This blog is a continuation of Monday's piece. Once the ride is on, one will immediately notice a difference between NY and Japanese taxis. Enter a Japanese taxi and the starting fare will be roughly 600 yen. A NY taxi starts at a mere $2.50 (or 250 yen). Moreover each click on the meter will be 80 yen (80 cents) compared to 40 cents in NY. But the clicks are much faster in NY and when you add on the tip, the aggregate difference is not too significant. But it wasn't always that way. At the peak of Japan's Bubble Economy period in the late 80's, the fares in Tokyo were actually a bit higher than they are today, while NYC taxi fares were almost one half of today. Back then many foreign tourists in Japan felt absolutely crazy taking a taxi, while Japanese felt NYC fares were almost free. I wouldn't be the least bit surprised if the psychological aspects of this taxi fare differential weren't a key reason Mitsubishi Estate executives shelled out an insane $846 million for a 51% interest in New York's Rockefeller Center properties back in 1989. With NYC taxis so cheap, how could they lose? Another area which changed over the years in NY (but not in Japan) is taxi safety. In the 1970s, violent crime escalated in New York City, and many drivers gave up their profession. Bulletproof partitions went up, dividing drivers and passengers, and both sides were afraid of muggings. Nowadays NY taxis are nearly as safe as Tokyo's, yet in many cabs the old partitions still stand (tradition dies hard everywhere). Paying your fare through the little window is always a challenge in these cabs, getting change is worse. Passengers in Tokyo never experience these kinds of aggravations.

The nature of the driver corresponds well with the nature of the city. In Tokyo, the taxi drivers average 58 years old, 20 years older than they were last generation. A demographic crisis is looming. Yet gender and immigration could remedy this as taxi drivers are overwhelming male in Tokyo and, of course, almost entirely Japanese. Perhaps taxi reform is a good starting point for Prime Minister Abe's "Third Arrow". In fact this reform is already underway as there are some female drivers -- but, sadly, many of these upstanding women tend to be temporary drivers, as they are relatives of hung-over male drivers. And, if you can believe the talento TV shows, there are even a handful of foreign taxi drivers (mostly from Iran), but passengers are understandably shocked to encounter them.

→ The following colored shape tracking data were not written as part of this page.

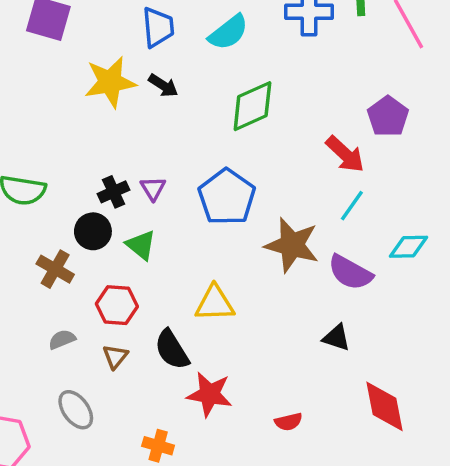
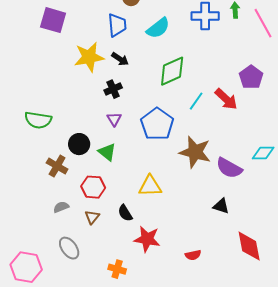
black cross: (114, 192) -> (113, 89), moved
cyan line: (352, 206) -> (196, 101), moved
black semicircle: (172, 350) -> (125, 213), size x0.7

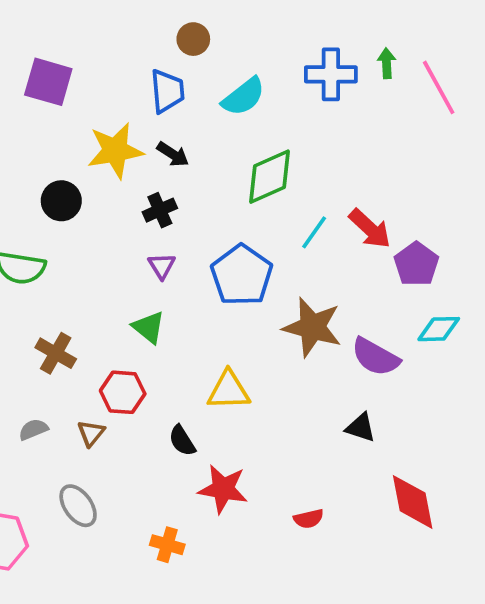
purple pentagon: (251, 77) -> (416, 264), moved
black circle: (79, 144) -> (61, 201), moved
gray semicircle: (61, 207) -> (33, 429), moved
brown triangle: (92, 217) -> (91, 433), moved

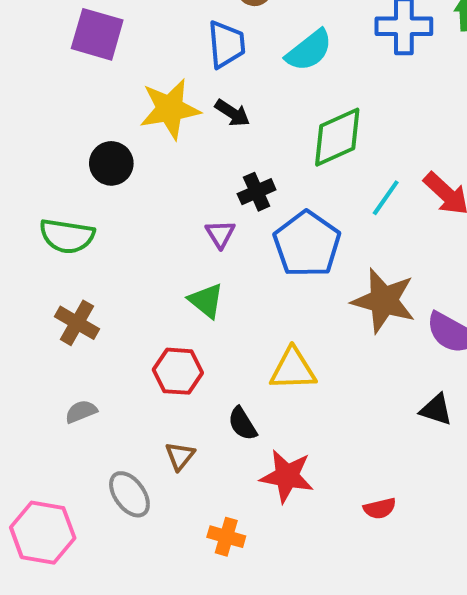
black cross: (160, 210) -> (257, 192), moved
brown cross: (56, 353) -> (77, 323), moved
brown triangle: (91, 433) -> (180, 456), moved

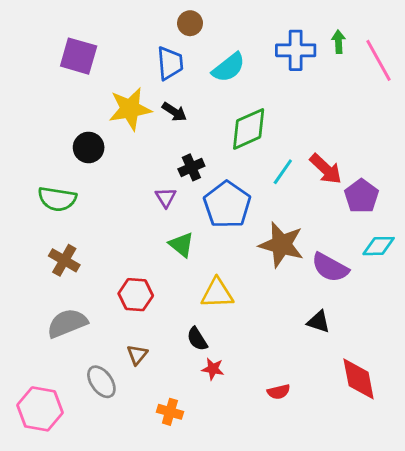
green triangle: (206, 301) -> (181, 245), moved
gray semicircle: (81, 412) -> (67, 323), size x1.8
black semicircle: (242, 424) -> (197, 339), moved
red star: (287, 476) -> (213, 369), size x0.6

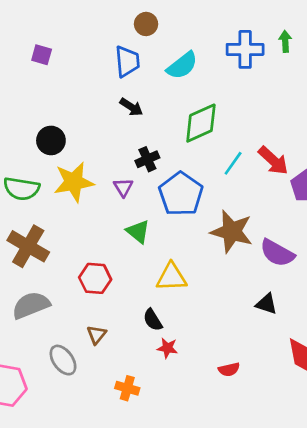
purple square: (79, 56) -> (42, 55), size x0.6
yellow star: (130, 109) -> (74, 182), moved
brown cross: (64, 260) -> (28, 246), size x1.4

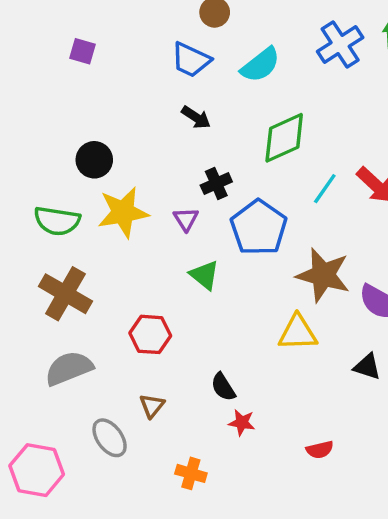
blue cross: (245, 49) -> (340, 45), turned -33
blue trapezoid: (127, 61) -> (191, 60), turned 120
yellow triangle: (171, 277) -> (298, 333), moved

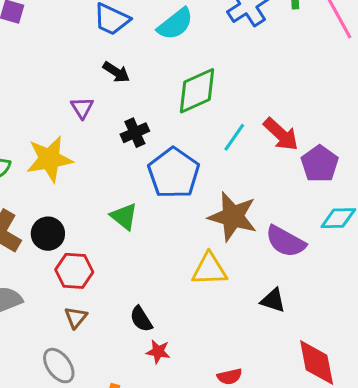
black circle: (94, 160) -> (48, 234), moved
purple triangle: (186, 219) -> (82, 108), moved
brown triangle: (152, 406) -> (76, 317), moved
gray ellipse: (110, 438) -> (59, 366), moved

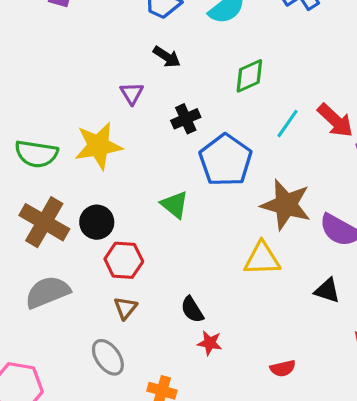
green diamond: (197, 91) -> (249, 76), size x0.7

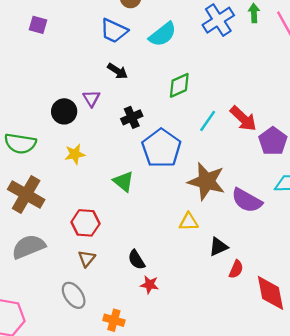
yellow star: (98, 146) -> (75, 154), moved, size x0.6
black circle: (97, 222) -> (64, 111), moved
yellow triangle: (262, 259) -> (189, 222), size x0.7
black triangle: (327, 291) -> (218, 247), moved, turned -42
red semicircle: (283, 368) -> (236, 269), moved, turned -54

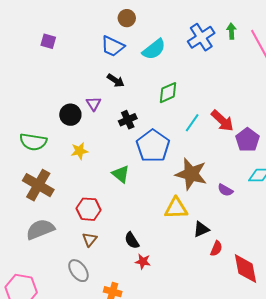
purple semicircle: (247, 200) -> (225, 190), size x0.6
yellow triangle: (189, 222) -> (176, 208), size x1.4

The demographics of Manhattan cabbies mirror and evoke their city too. The days of Travis Bickle, the white ex-marine with mental illness, played by Robert De Niro in the 1976 classic film "Taxi Driver" are long gone. Immigrant drivers have long been the rule rather than the exception. Just as Manhattan is known as a melting pot, so too are its taxi drivers: you may encounter a Haitian, a Punjabi, an Ethiopian, or an Armenian national before riding with a deranged native New Yorker driver. A few years back a Hungarian driver gave my husband a detailed lesson in Eastern Europe's macro-economy that might have made George Soros reverse his bets. He was spot on too. I love hearing the stories of these immigrant drivers and what they left behind in their home countries, always reminding me of the allure of the United States from the outside eye.

With the two-decade plus recession, many Japanese drivers have pasts that they have left behind as well. Many of them lost their corporate jobs and then became drivers. Some one them share wistful tales of their salaryman heyday during the Bubble economy, where they traveled the world for their jobs. Now they travel the city's neighborhoods, in long shifts of riding alone for big portions of it. As colorful as NYC drivers can be, one shouldn't get the impression that Japanese drivers are boring. They are just more reserved and more thoughtful about the privacy of the passenger. Get a Tokyo cab driver going, and you can discover the best Hokkaido style ramen places open after midnight, the cheapest fishing boats to hire in Yokosuka Bay, the best neighborhood to buy your tchotchke-collecting aunt a fabulous present, or a stand-up bar where shots of shochu (Japanese vodka) sell for less than 200 yen. In fact, with some encouragement, I bet you can convince your driver to join you in these endeavors, which may be an interesting and legitimate way to get to know a slice of Tokyo!